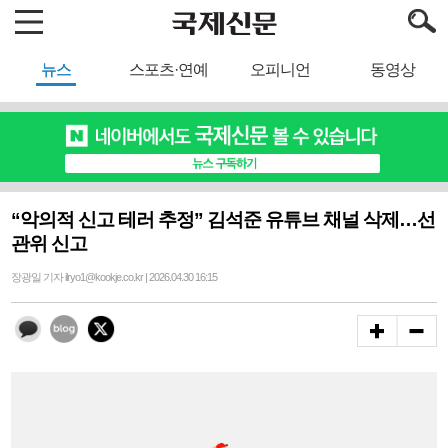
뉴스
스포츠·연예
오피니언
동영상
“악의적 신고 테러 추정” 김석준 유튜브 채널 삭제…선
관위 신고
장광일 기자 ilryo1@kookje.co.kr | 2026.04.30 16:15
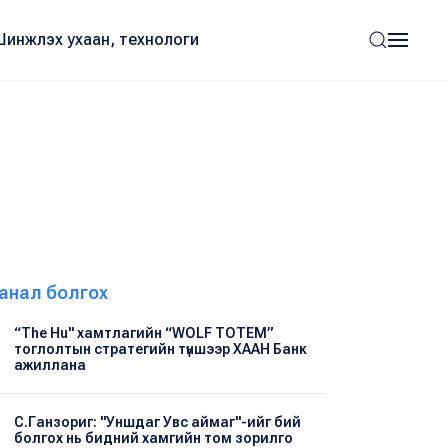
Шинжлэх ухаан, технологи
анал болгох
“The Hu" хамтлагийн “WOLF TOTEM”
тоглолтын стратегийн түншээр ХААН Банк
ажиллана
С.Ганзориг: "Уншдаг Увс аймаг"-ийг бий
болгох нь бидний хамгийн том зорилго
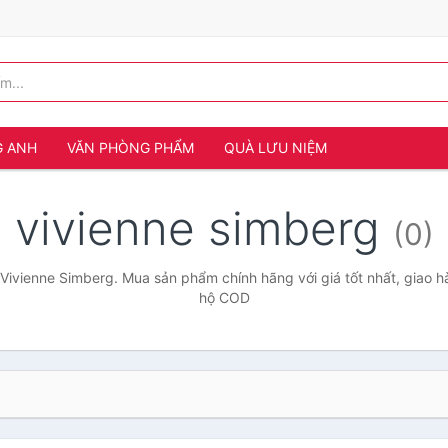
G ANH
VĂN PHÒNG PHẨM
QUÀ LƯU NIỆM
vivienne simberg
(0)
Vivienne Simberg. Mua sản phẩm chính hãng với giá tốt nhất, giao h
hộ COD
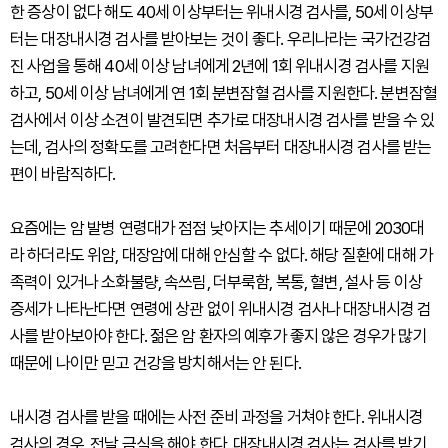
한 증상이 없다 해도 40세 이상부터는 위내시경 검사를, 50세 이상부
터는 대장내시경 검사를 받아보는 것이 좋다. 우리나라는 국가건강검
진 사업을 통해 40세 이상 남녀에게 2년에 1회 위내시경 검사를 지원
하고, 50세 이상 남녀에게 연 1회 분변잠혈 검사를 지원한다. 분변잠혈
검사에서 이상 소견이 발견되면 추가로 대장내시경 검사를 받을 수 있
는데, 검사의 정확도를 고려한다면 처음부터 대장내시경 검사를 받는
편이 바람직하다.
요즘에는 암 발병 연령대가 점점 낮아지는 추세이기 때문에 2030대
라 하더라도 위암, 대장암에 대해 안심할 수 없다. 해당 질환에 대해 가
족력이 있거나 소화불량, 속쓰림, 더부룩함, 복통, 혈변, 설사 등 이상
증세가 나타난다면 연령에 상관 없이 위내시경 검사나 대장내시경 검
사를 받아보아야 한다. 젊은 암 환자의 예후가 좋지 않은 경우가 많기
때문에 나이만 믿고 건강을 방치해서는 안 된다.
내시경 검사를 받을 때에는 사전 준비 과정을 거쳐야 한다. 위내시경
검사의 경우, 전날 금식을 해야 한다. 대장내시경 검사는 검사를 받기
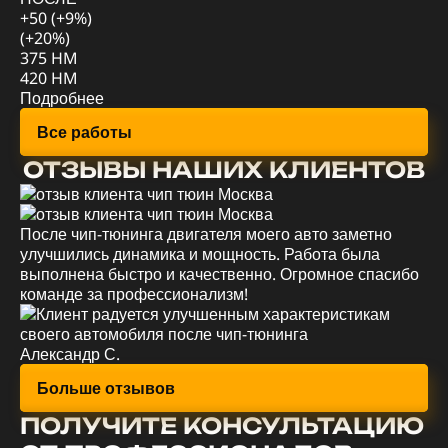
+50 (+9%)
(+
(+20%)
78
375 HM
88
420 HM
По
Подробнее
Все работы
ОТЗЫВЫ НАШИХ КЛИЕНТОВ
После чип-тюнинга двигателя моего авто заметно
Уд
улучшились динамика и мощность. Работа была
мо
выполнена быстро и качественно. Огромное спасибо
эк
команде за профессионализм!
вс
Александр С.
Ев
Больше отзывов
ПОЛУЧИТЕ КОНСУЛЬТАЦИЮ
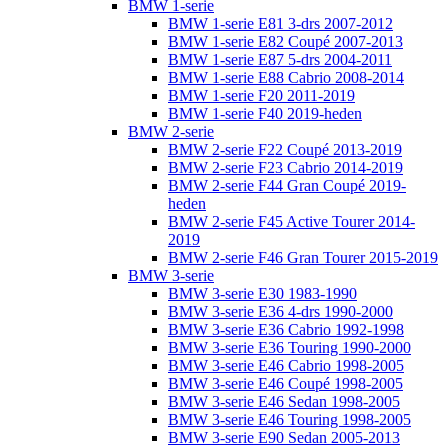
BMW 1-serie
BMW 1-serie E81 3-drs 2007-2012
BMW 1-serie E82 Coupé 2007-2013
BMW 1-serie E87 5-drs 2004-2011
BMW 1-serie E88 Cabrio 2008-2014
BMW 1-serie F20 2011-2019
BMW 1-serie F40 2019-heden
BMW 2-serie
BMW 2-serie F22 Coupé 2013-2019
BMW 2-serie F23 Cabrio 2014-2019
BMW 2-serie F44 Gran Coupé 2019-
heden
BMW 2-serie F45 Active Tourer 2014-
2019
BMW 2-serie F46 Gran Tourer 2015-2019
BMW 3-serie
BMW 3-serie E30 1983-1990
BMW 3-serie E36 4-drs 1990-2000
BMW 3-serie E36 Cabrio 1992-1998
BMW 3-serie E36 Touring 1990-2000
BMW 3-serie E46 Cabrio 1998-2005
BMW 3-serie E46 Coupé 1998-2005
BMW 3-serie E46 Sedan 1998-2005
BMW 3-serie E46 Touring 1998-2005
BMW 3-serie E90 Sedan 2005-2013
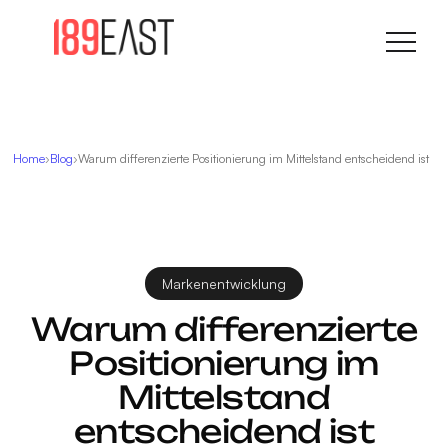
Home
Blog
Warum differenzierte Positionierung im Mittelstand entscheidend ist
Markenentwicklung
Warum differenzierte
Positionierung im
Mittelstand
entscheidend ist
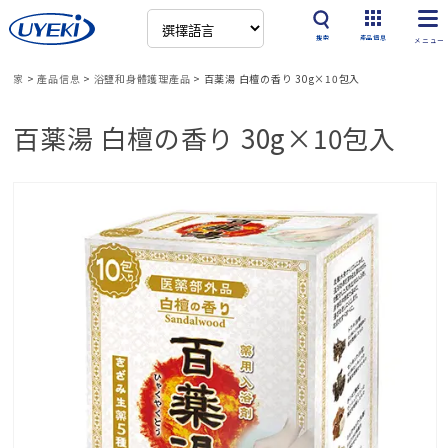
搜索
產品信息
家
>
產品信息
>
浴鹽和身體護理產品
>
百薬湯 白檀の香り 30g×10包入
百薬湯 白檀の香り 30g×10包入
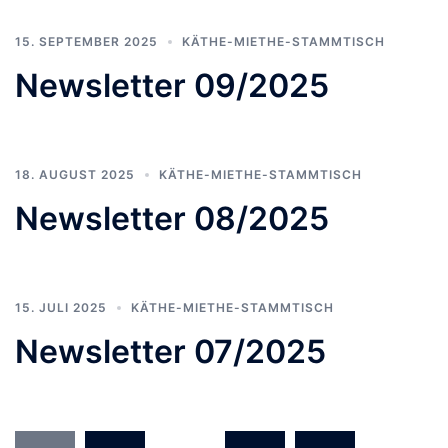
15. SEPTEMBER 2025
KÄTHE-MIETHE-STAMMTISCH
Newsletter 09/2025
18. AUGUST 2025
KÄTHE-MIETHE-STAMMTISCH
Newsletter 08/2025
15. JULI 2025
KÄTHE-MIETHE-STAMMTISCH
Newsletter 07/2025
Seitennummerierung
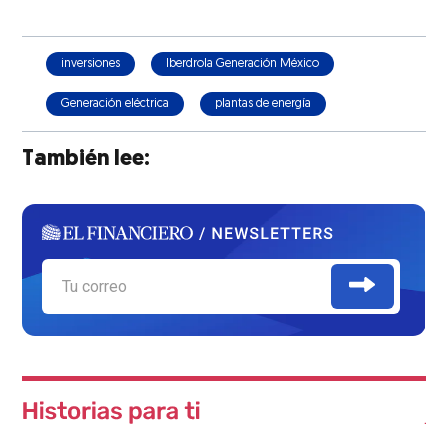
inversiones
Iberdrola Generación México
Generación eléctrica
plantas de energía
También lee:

What this task involves: Please output each line above exactly and omit all images.

Task solution:
뉴스
스포츠·연예
오피니언
동영상
“악의적 신고 테러 추정” 김석준 유튜브 채널 삭제…선
관위 신고
장광일 기자 ilryo1@kookje.co.kr | 2026.04.30 16:15
Шинжлэх ухаан, технологи
анал болгох
“The Hu" хамтлагийн “WOLF TOTEM”
тоглолтын стратегийн түншээр ХААН Банк
ажиллана
С.Ганзориг: "Уншдаг Увс аймаг"-ийг бий
болгох нь бидний хамгийн том зорилго
G ANH
VĂN PHÒNG PHẨM
QUÀ LƯU NIỆM
vivienne simberg
(0)
Vivienne Simberg. Mua sản phẩm chính hãng với giá tốt nhất, giao h
hộ COD
한 증상이 없다 해도 40세 이상부터는 위내시경 검사를, 50세 이상부
터는 대장내시경 검사를 받아보는 것이 좋다. 우리나라는 국가건강검
진 사업을 통해 40세 이상 남녀에게 2년에 1회 위내시경 검사를 지원
하고, 50세 이상 남녀에게 연 1회 분변잠혈 검사를 지원한다. 분변잠혈
검사에서 이상 소견이 발견되면 추가로 대장내시경 검사를 받을 수 있
는데, 검사의 정확도를 고려한다면 처음부터 대장내시경 검사를 받는
편이 바람직하다.
요즘에는 암 발병 연령대가 점점 낮아지는 추세이기 때문에 2030대
라 하더라도 위암, 대장암에 대해 안심할 수 없다. 해당 질환에 대해 가
족력이 있거나 소화불량, 속쓰림, 더부룩함, 복통, 혈변, 설사 등 이상
증세가 나타난다면 연령에 상관 없이 위내시경 검사나 대장내시경 검
사를 받아보아야 한다. 젊은 암 환자의 예후가 좋지 않은 경우가 많기
때문에 나이만 믿고 건강을 방치해서는 안 된다.
내시경 검사를 받을 때에는 사전 준비 과정을 거쳐야 한다. 위내시경
검사의 경우, 전날 금식을 해야 한다. 대장내시경 검사는 검사를 받기
+50 (+9%)
(+
(+20%)
78
375 HM
88
420 HM
По
Подробнее
Все работы
ОТЗЫВЫ НАШИХ КЛИЕНТОВ
После чип-тюнинга двигателя моего авто заметно
Уд
улучшились динамика и мощность. Работа была
мо
выполнена быстро и качественно. Огромное спасибо
эк
команде за профессионализм!
вс
Александр С.
Ев
Больше отзывов
ПОЛУЧИТЕ КОНСУЛЬТАЦИЮ
BMW 1-serie
BMW 1-serie E81 3-drs 2007-2012
BMW 1-serie E82 Coupé 2007-2013
BMW 1-serie E87 5-drs 2004-2011
BMW 1-serie E88 Cabrio 2008-2014
BMW 1-serie F20 2011-2019
BMW 1-serie F40 2019-heden
BMW 2-serie
BMW 2-serie F22 Coupé 2013-2019
BMW 2-serie F23 Cabrio 2014-2019
BMW 2-serie F44 Gran Coupé 2019-
heden
BMW 2-serie F45 Active Tourer 2014-
2019
BMW 2-serie F46 Gran Tourer 2015-2019
BMW 3-serie
BMW 3-serie E30 1983-1990
BMW 3-serie E36 4-drs 1990-2000
BMW 3-serie E36 Cabrio 1992-1998
BMW 3-serie E36 Touring 1990-2000
BMW 3-serie E46 Cabrio 1998-2005
BMW 3-serie E46 Coupé 1998-2005
BMW 3-serie E46 Sedan 1998-2005
BMW 3-serie E46 Touring 1998-2005
BMW 3-serie E90 Sedan 2005-2013
Home
Blog
Warum differenzierte Positionierung im Mittelstand entscheidend ist
Markenentwicklung
Warum differenzierte
Positionierung im
Mittelstand
entscheidend ist
搜索
產品信息
家
>
產品信息
>
浴鹽和身體護理產品
>
百薬湯 白檀の香り 30g×10包入
百薬湯 白檀の香り 30g×10包入
15. SEPTEMBER 2025
KÄTHE-MIETHE-STAMMTISCH
Newsletter 09/2025
18. AUGUST 2025
KÄTHE-MIETHE-STAMMTISCH
Newsletter 08/2025
15. JULI 2025
KÄTHE-MIETHE-STAMMTISCH
Newsletter 07/2025
Seitennummerierung
inversiones
Iberdrola Generación México
Generación eléctrica
plantas de energía
También lee:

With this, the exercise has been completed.